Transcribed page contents
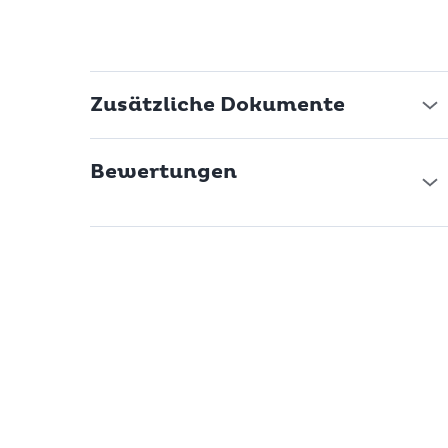
Zusätzliche Dokumente
Bewertungen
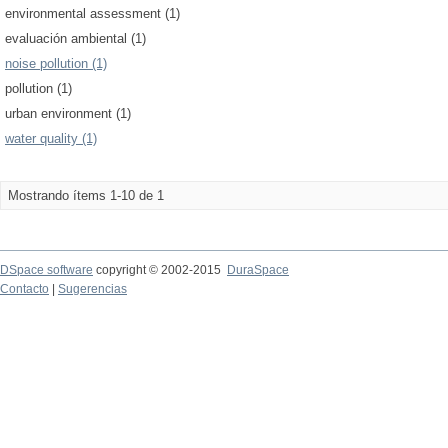
environmental assessment (1)
evaluación ambiental (1)
noise pollution (1)
pollution (1)
urban environment (1)
water quality (1)
Mostrando ítems 1-10 de 1
DSpace software
copyright © 2002-2015
DuraSpace
Contacto
|
Sugerencias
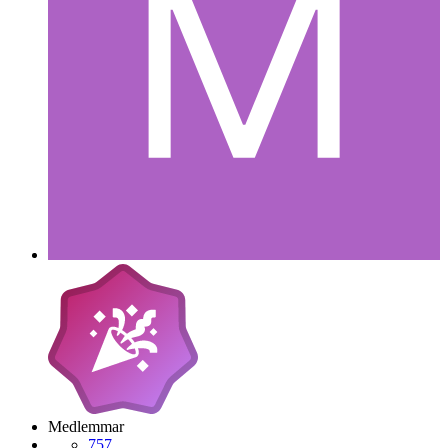
Medlemmar
757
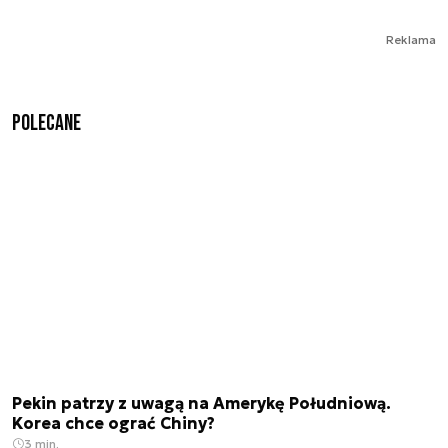
Reklama
Polecane
Pekin patrzy z uwagą na Amerykę Południową.
Korea chce ograć Chiny?
3 min.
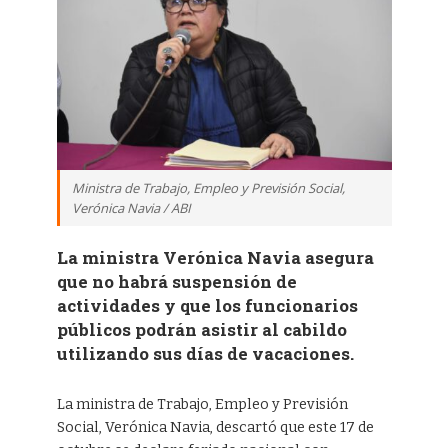
Ministra de Trabajo, Empleo y Previsión Social,
Verónica Navia / ABI
La ministra Verónica Navia asegura
que no habrá suspensión de
actividades y que los funcionarios
públicos podrán asistir al cabildo
utilizando sus días de vacaciones.
La ministra de Trabajo, Empleo y Previsión
Social, Verónica Navia, descartó que este 17 de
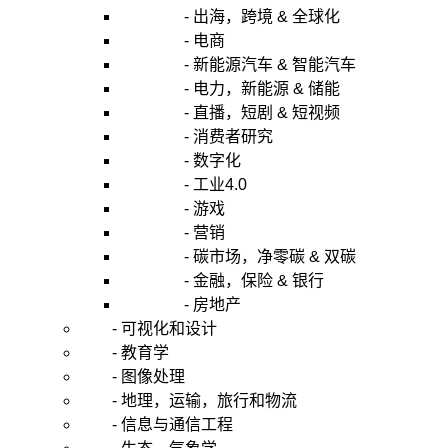
- 出海，跨境 & 全球化
- 电商
- 新能源汽车 & 智能汽车
- 电力，新能源 & 储能
- 直播，短剧 & 短视频
- 消费者研究
- 数字化
- 工业4.0
- 游戏
- 营销
- 碳市场，净零碳 & 双碳
- 金融，保险 & 银行
- 房地产
- 可视化和设计
- 教育学
- 图像处理
- 地理，运输，旅行和物流
- 信息与通信工程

▶ Task instructions
Reproduce the records above exactly, but only from the line containing "La ministra Verónica Navia asegura" through the last line, both included, and without any pictures.

▶ Result of the exercise
La ministra Verónica Navia asegura
que no habrá suspensión de
actividades y que los funcionarios
públicos podrán asistir al cabildo
utilizando sus días de vacaciones.
La ministra de Trabajo, Empleo y Previsión
Social, Verónica Navia, descartó que este 17 de
- 出海，跨境 & 全球化
- 电商
- 新能源汽车 & 智能汽车
- 电力，新能源 & 储能
- 直播，短剧 & 短视频
- 消费者研究
- 数字化
- 工业4.0
- 游戏
- 营销
- 碳市场，净零碳 & 双碳
- 金融，保险 & 银行
- 房地产
- 可视化和设计
- 教育学
- 图像处理
- 地理，运输，旅行和物流
- 信息与通信工程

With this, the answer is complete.